Dr David Ireland, Adjunct Professor at UQ and a close ChangeLabs collaborator, got that chance as the 2018 Australian Fulbright Fellow for Not-For-Profit Leadership. I sat down with him at the end of his Fulbright experience to get his reflections on his time with us.  

Annette: David, let’s start at the beginning. When you became a Fulbright Scholar, what was the big challenge space you were looking at?

David: Firstly, thanks to you and Banny for having me here.  It’s been a wonderful experience. When I started, I was, and still am, interested in the Sustainable Development Goals.  In their aggregate, these 17 goals represent the biggest challenge humanity has faced. We’re talking about solving poverty, hunger, various inequalities, and a range of environmental challenges. What makes them particularly difficult, is that they are also highly complex, and I mean that in both the colloquial and academic senses of the word. To address SDGs by 2030 requires new approaches and new mindsets.  

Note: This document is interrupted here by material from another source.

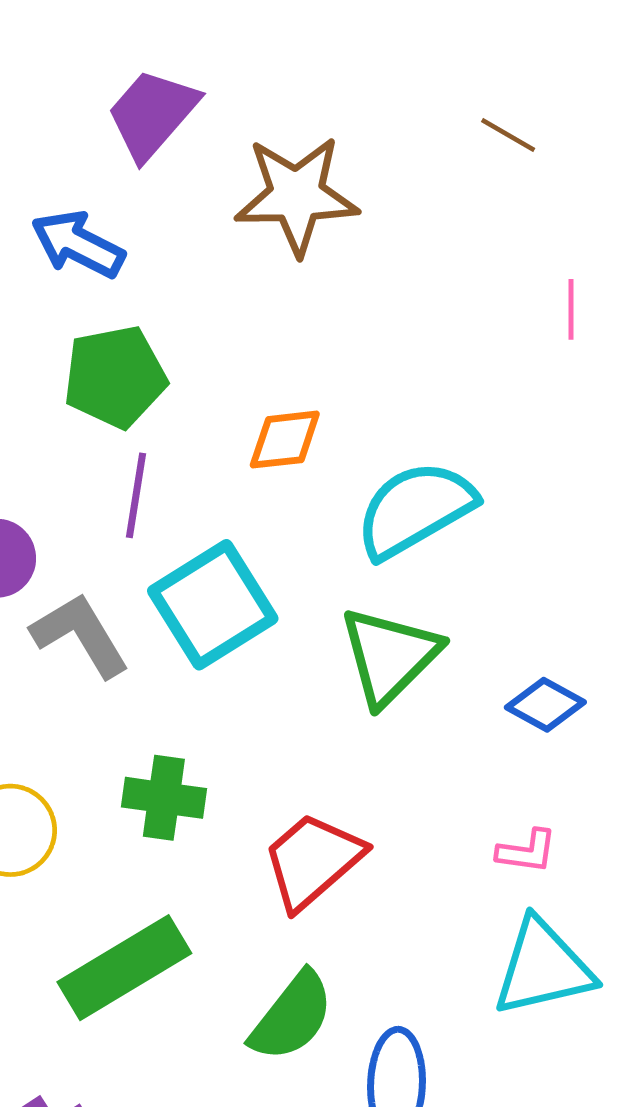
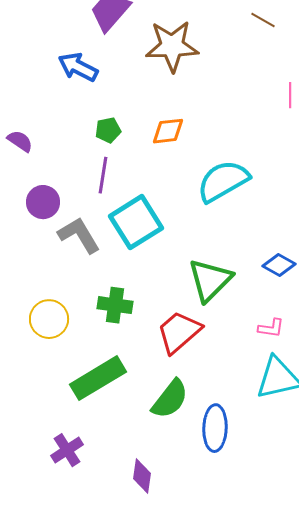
green pentagon: (115, 377) -> (108, 130), moved, size x0.6
orange diamond: (285, 440) -> (168, 131), moved
green triangle: (390, 656) -> (210, 280), moved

So, when I started I was interested in helping to develop new approaches for addressing the SDGs. Part of this goal was about improving how we understand how complex systems work, but another part was also about better understanding why we behave like we do, and developing new methods for encouraging people to change their behaviour.  

Four months of intellectual freedom was a tremendous gift, but it wasn’t enough time to invent everything from scratch, so my approach to doing this borrowed from my training as a chemist, and in particular a combinatorial chemist; I explored topics from thermodynamics to ecology, behavioural sciences, innovation, and complexity theory to name a few, and I borrowed shamelessly from what these disciplines had developed. By the end of my four months, I brought theories and approaches together, looked across them and found that there is so much knowledge and practice out there, yet very little of it is transdisciplinary. I set out to address that.  

Annette: And so how to what did you set out to achieve through bringing the theories and methodologies together?

David: Before I left Australia, whenever people asked me ‘what will you be doing’, almost inevitably everyone would say ‘so you’re going to be solving poverty?!’.  My goal was never to solve any of these challenges directly, but to build methods and approaches that others might be able to use to address the challenges themselves.  I’m a practitioner and I’ll certainly be using my new insights in the work I do, but I’m one person out of 7.7 billion or so.  I decided that the way for me to have the biggest impact was to use my knowledge, experiences, and the access that the Fulbright program gave me to incredibly generous and smart people, to build new methods that other practitioners can use. I hope that some of my new methods, like better understanding human behaviour and how you can encourage people to change theirs, might be help us edge closer to achieving the 17 SDGs by 2030.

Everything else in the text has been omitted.